Exercise goal
Exact transcription of the data below is required, without the images.

Data listing

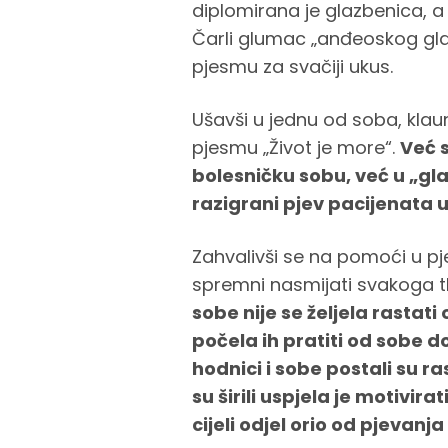
diplomirana je glazbenica, a 
Čarli glumac „anđeoskog gla
pjesmu za svačiji ukus.
Ušavši u jednu od soba, klau
pjesmu „Život je more“.
Već s
bolesničku sobu, već u „gla
razigrani pjev pacijenata u
Zahvalivši se na pomoći u pje
spremni nasmijati svakoga 
sobe nije se željela rastati 
počela ih pratiti od sobe do
hodnici i sobe postali su 
su širili uspjela je motivira
cijeli odjel orio od pjevanja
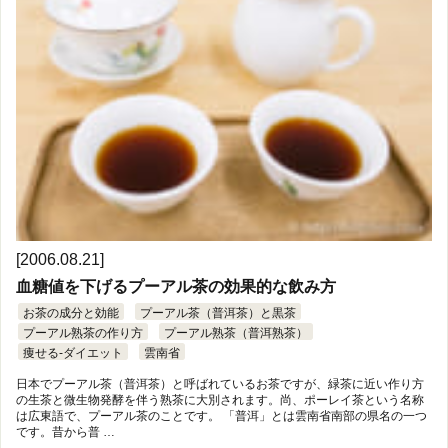
[2006.08.21]
血糖値を下げるプーアル茶の効果的な飲み方
お茶の成分と効能
プーアル茶（普洱茶）と黒茶
プーアル熟茶の作り方
プーアル熟茶（普洱熟茶）
痩せる-ダイエット
雲南省
日本でプーアル茶（普洱茶）と呼ばれているお茶ですが、緑茶に近い作り方
の生茶と微生物発酵を伴う熟茶に大別されます。尚、ポーレイ茶という名称
は広東語で、プーアル茶のことです。 「普洱」とは雲南省南部の県名の一つ
です。昔から普 …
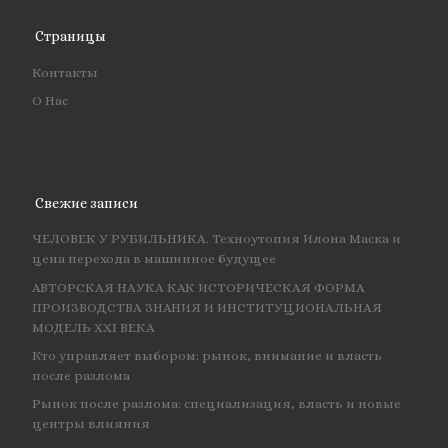
Страницы
Контакты
О Нас
Свежие записи
ЧЕЛОВЕК У РУБИЛЬНИКА. Техноутопия Илона Маска и
цена перехода в машинное будущее
АВТОРСКАЯ НАУКА КАК ИСТОРИЧЕСКАЯ ФОРМА
ПРОИЗВОДСТВА ЗНАНИЯ И ИНСТИТУЦИОНАЛЬНАЯ
МОДЕЛЬ XXI ВЕКА
Кто управляет выбором: рынок, внимание и власть
после разлома
Рынок после разлома: специализация, власть и новые
центры влияния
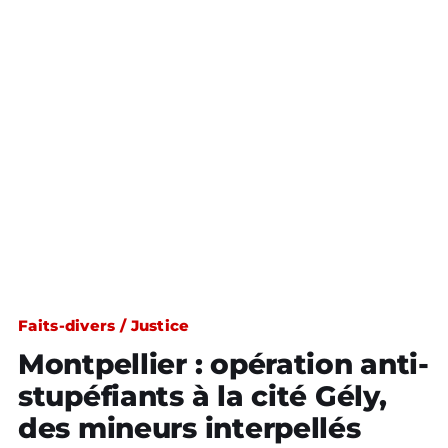
Faits-divers / Justice
Montpellier : opération anti-
stupéfiants à la cité Gély,
des mineurs interpellés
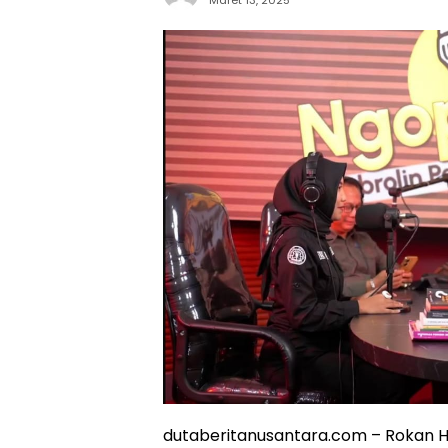
dutaberitanusantara.com – Rokan Hu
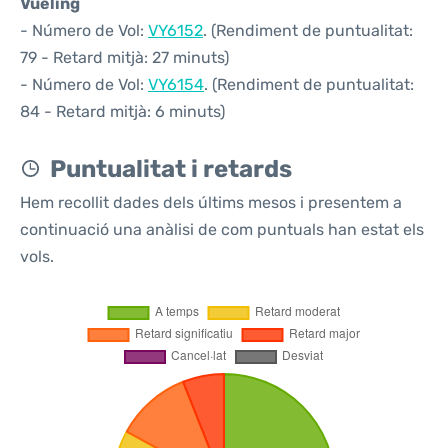
Vueling
- Número de Vol:
VY6152
. (Rendiment de puntualitat:
79 - Retard mitjà: 27 minuts)
- Número de Vol:
VY6154
. (Rendiment de puntualitat:
84 - Retard mitjà: 6 minuts)
Puntualitat i retards
Hem recollit dades dels últims mesos i presentem a
continuació una anàlisi de com puntuals han estat els
vols.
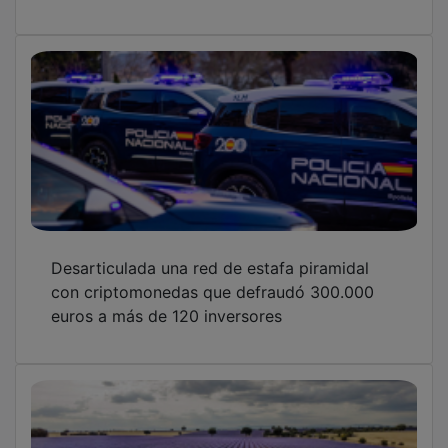
Cartel flamenco de lujo en plena lavanda de
Almadrones en la cuarta edición del Alma
Music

Output for this task
diplomirana je glazbenica, a 
Čarli glumac „anđeoskog gla
pjesmu za svačiji ukus.
Ušavši u jednu od soba, klau
pjesmu „Život je more“.
Već s
bolesničku sobu, već u „gla
razigrani pjev pacijenata u
Zahvalivši se na pomoći u pje
spremni nasmijati svakoga 
sobe nije se željela rastati 
počela ih pratiti od sobe do
hodnici i sobe postali su 
su širili uspjela je motivira
cijeli odjel orio od pjevanja
[2006.08.21]
血糖値を下げるプーアル茶の効果的な飲み方
お茶の成分と効能
プーアル茶（普洱茶）と黒茶
プーアル熟茶の作り方
プーアル熟茶（普洱熟茶）
痩せる-ダイエット
雲南省
日本でプーアル茶（普洱茶）と呼ばれているお茶ですが、緑茶に近い作り方
の生茶と微生物発酵を伴う熟茶に大別されます。尚、ポーレイ茶という名称
は広東語で、プーアル茶のことです。 「普洱」とは雲南省南部の県名の一つ
です。昔から普 …
Страницы
Контакты
О Нас
Свежие записи
ЧЕЛОВЕК У РУБИЛЬНИКА. Техноутопия Илона Маска и
цена перехода в машинное будущее
АВТОРСКАЯ НАУКА КАК ИСТОРИЧЕСКАЯ ФОРМА
ПРОИЗВОДСТВА ЗНАНИЯ И ИНСТИТУЦИОНАЛЬНАЯ
МОДЕЛЬ XXI ВЕКА
Кто управляет выбором: рынок, внимание и власть
после разлома
Рынок после разлома: специализация, власть и новые
центры влияния
Faits-divers / Justice
Montpellier : opération anti-
stupéfiants à la cité Gély,
des mineurs interpellés
dutaberitanusantara.com – Rokan Hu
Vueling
- Número de Vol:
VY6152
. (Rendiment de puntualitat:
79 - Retard mitjà: 27 minuts)
- Número de Vol:
VY6154
. (Rendiment de puntualitat:
84 - Retard mitjà: 6 minuts)
Puntualitat i retards
Hem recollit dades dels últims mesos i presentem a
continuació una anàlisi de com puntuals han estat els
vols.
Cartel flamenco de lujo en plena lavanda de
Almadrones en la cuarta edición del Alma
Music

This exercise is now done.